Other media outlets besides Al Jazeera have been targeted since the putsch, when Burhan declared a state of emergency, detained the civilian leadership, and removed the government installed after the April 2019 military ouster of autocratic president Omar al-Bashir. 

Burhan, de facto head of state since Bashir fell, has sacked the heads of Sudan’s state television and the official news agency. 

The head of the media council granting journalist permits has also been switched, and handed back to Abdelazim Awad, who led the council during Bashir’s authoritarian rule.

The coup has triggered punitive measures by Western countries and the World Bank, imperilling the impoverished country’s need for investment and aid.

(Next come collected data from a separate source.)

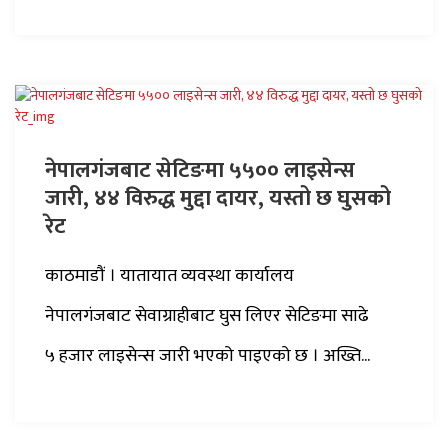
नेपालगंजबाट सेटिङमा ५५०० लाइसेन्स
जारी, ४४ विरुद्ध मुद्दा दायर, यस्तो छ घुसको
रेट
काठमाडौं । यातायात व्यवस्था कार्यालय
नेपालगंजबाट सेवाग्राहीबाट घुस लिएर सेटिङमा साढे
५ हजार लाइसेन्स जारी भएको पाइएको छ । अख्ति...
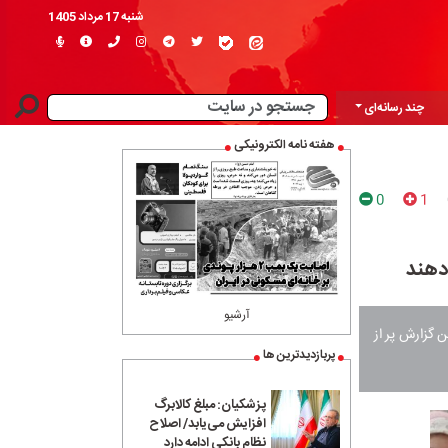
شنبه 17 مرداد 1405
چند رسانه‌ای
هفته نامه الکترونیکی
0
1
دهند
آرشیو
ن گزارش پر از
پربازدیدترین ها
پزشکیان: مبلغ کالابرگ
افزایش می‌یابد/ اصلاح
نظام بانکی ادامه دارد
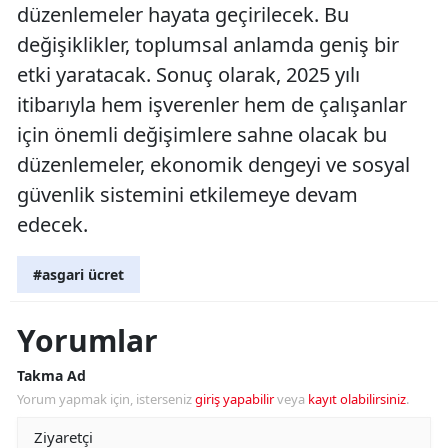
düzenlemeler hayata geçirilecek. Bu
değişiklikler, toplumsal anlamda geniş bir
etki yaratacak. Sonuç olarak, 2025 yılı
itibarıyla hem işverenler hem de çalışanlar
için önemli değişimlere sahne olacak bu
düzenlemeler, ekonomik dengeyi ve sosyal
güvenlik sistemini etkilemeye devam
edecek.
#asgari ücret
Yorumlar
Takma Ad
Yorum yapmak için, isterseniz
giriş yapabilir
veya
kayıt olabilirsiniz
.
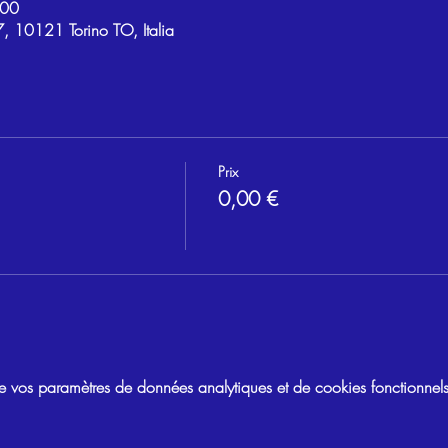
:00
, 10121 Torino TO, Italia
Prix
0,00 €
vos paramètres de données analytiques et de cookies fonctionnels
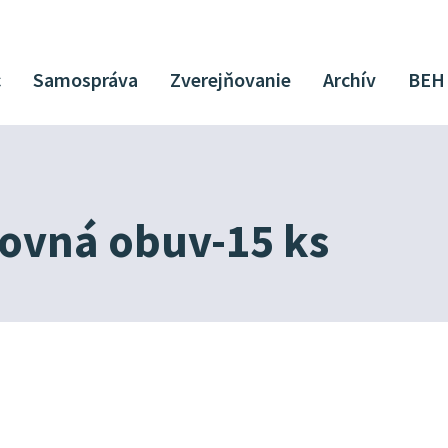
c
Samospráva
Zverejňovanie
Archív
BEH
ovná obuv-15 ks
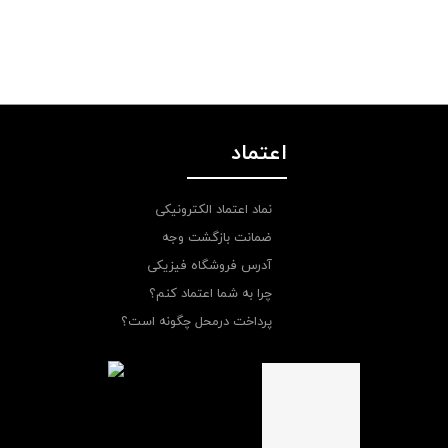
اعتماد
نماد اعتماد الکترونیکی
ضمانت بازگشت وجه
آدرس فروشگاه فیزیکی
چرا به شما اعتماد کنم؟
پرداخت درمحل چگونه است؟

The United Nations has called on security forces to show restraint, while Britain’s minister for Africa, Vicky Ford, said Sudan’s “military must listen to the huge numbers calling for restoration of the democratic transition”.

‘Serious consequences’

The EU’s top diplomat Josep Borrell warned of “serious consequences” for support from the 27-member bloc.

Earlier, Washington’s embassy in Khartoum said it regretted the loss of life and injuries to “dozens of Sudanese citizens demonstrating… for freedom and democracy.”

Gunshots were heard as security forces tried to break up Saturday’s protests, witnesses and AFP correspondents said.

But police denied using live rounds, and said 39 of their personnel were “severely wounded” in confrontations with the protesters, whom they accused of attacking police stations.

Al Jazeera strongly condemned “the reprehensible actions of the military”, called for its bureau chief’s immediate release, and for its journalists to be able to work unhindered without fear or intimidation.

The network, which authorities ordered shut for about three months after Bashir’s removal, defended the professionalism of its reporting. 

The demonstrations came two days after Burhan, despite calls by the West, Saudi Arabia, and the United Arab Emirates for a return to the civilian-led transitional government, announced a new civilian-military ruling council with himself as head.

It excludes any members of the Forces for Freedom and Change, an umbrella alliance which was the main bloc seeking a transition to civilian rule.

Burhan insists the military’s move “was not a coup” but a push to “rectify the course of the transition”.